- [TASK INSTRUCTIONS] Only the lines of the listing below that run from the line with "4 décembre 2025" through the line with "оттенки желтого, коричневого, оранжевого и" are to be set down, word for word. Pictures stay out.

- [DATA]
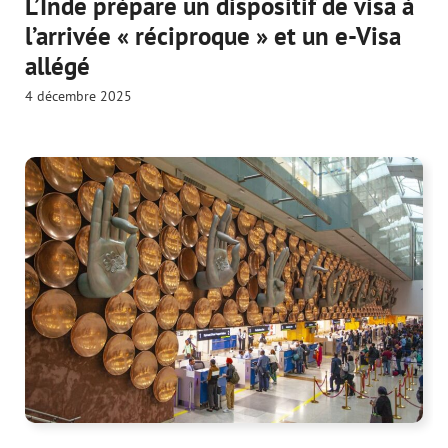
L’Inde prépare un dispositif de visa à
l’arrivée « réciproque » et un e-Visa
allégé
4 décembre 2025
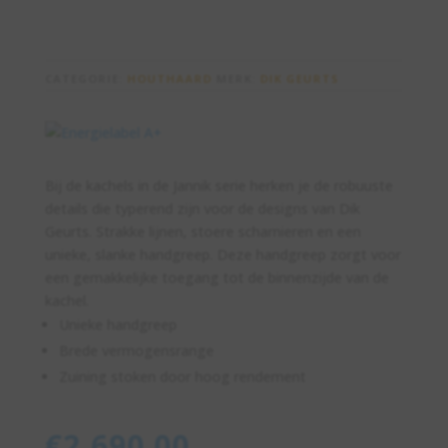
CATEGORIE:
HOUTHAARD
MERK:
DIK GEURTS
Bij de kachels in de Jannik serie herken je de robuuste
details die typerend zijn voor de designs van Dik
Geurts. Strakke lijnen, stoere scharnieren en een
unieke, slanke handgreep. Deze handgreep zorgt voor
een gemakkelijke toegang tot de binnenzijde van de
kachel.
Unieke handgreep
Brede vermogensrange
Zuining stoken door hoog rendement
€
2,690.00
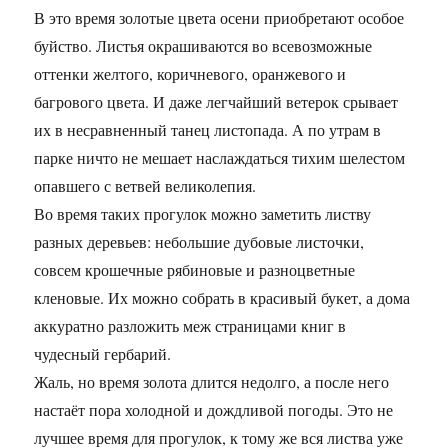
В это время золотые цвета осени приобретают особое
буйство. Листья окрашиваются во всевозможные
оттенки желтого, коричневого, оранжевого и
багрового цвета. И даже легчайший ветерок срывает
их в несравненный танец листопада. А по утрам в
парке ничто не мешает наслаждаться тихим шелестом
опавшего с ветвей великолепия.
Во время таких прогулок можно заметить листву
разных деревьев: небольшие дубовые листочки,
совсем крошечные рябиновые и разноцветные
кленовые. Их можно собрать в красивый букет, а дома
аккуратно разложить меж страницами книг в
чудесный гербарий.
Жаль, но время золота длится недолго, а после него
настаёт пора холодной и дождливой погоды. Это не
лучшее время для прогулок, к тому же вся листва уже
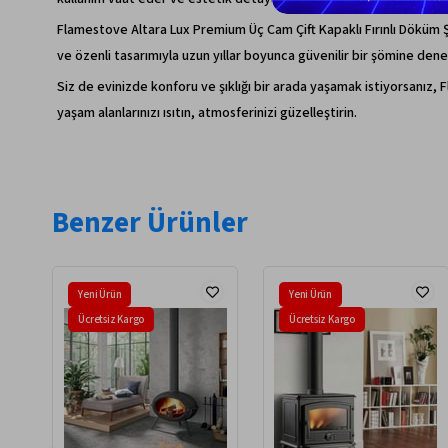
Flamestove Altara Lux Premium Üç Cam Çift Kapaklı Fırınlı Döküm Ş
ve özenli tasarımıyla uzun yıllar boyunca güvenilir bir şömine den
Siz de evinizde konforu ve şıklığı bir arada yaşamak istiyorsanız,
yaşam alanlarınızı ısıtın, atmosferinizi güzelleştirin.
Benzer Ürünler
Yeni Ürün
Yeni Ürün
Ücretsiz Kargo
Ücretsiz Kargo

- [FINAL ANSWER]
4 décembre 2025
CATEGORIE:
HOUTHAARD
MERK:
DIK GEURTS
Bij de kachels in de Jannik serie herken je de robuuste
details die typerend zijn voor de designs van Dik
Geurts. Strakke lijnen, stoere scharnieren en een
unieke, slanke handgreep. Deze handgreep zorgt voor
een gemakkelijke toegang tot de binnenzijde van de
kachel.
Unieke handgreep
Brede vermogensrange
Zuining stoken door hoog rendement
€
2,690.00
В это время золотые цвета осени приобретают особое
буйство. Листья окрашиваются во всевозможные
оттенки желтого, коричневого, оранжевого и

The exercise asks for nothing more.